Some numbers sounded like breezy dance floors, with a multitude of eccentric noises he was carefully crafting on his knob pad, with beats, ticking noises and electronically transformed voices. The whole thing was layered and complex, fun and quite original, although there certainly wasn’t any earworm melodies like Vampire Weekend can come up with, actually Baio’s rather quirky electro pop had little to do with his other band’s music… until he played a few other tracks with bits sounding more like synth dance remixes of some obscure Vampire Weekend’s songs, as a few chunks of their decorated music were oddly surfacing.
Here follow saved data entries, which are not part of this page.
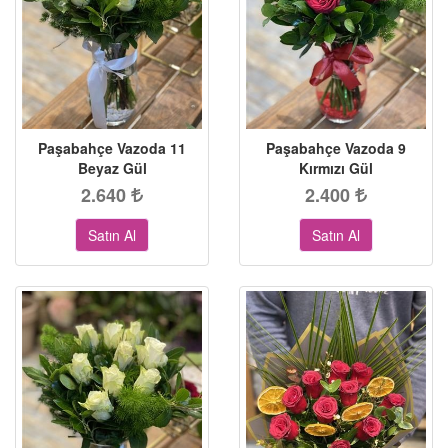
Paşabahçe Vazoda 11
Paşabahçe Vazoda 9
Beyaz Gül
Kırmızı Gül
2.640
2.400
Satın Al
Satın Al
I can’t say I was totally convinced, his performance had an odd feel at times, like a karaoke singing over some not-so-original Dubstep… still his dexterity at the knob machine, or whatever you call this thing, was impressive and I wanted to like his music more than I did, because he looked so at ease making all these sounds and rhythms, because his idiosyncratic personality was shinning.
Chris Baio has described his forthcoming album as ‘Bowie and Ferry-influenced pop songs and dumbsmart arena techno’, and has declared that ‘It is a record that has reverberated through my mind for much of the last five years.’ However, after this show and song titles such as ‘Brainwash yyrr Face’, ‘I Was Born in a Marathon’, ‘All the Idiots’, some mystery remains, unless I find some answers in Don DeLillo’s 1982 novel ‘The Names’ which gave its title to his new record.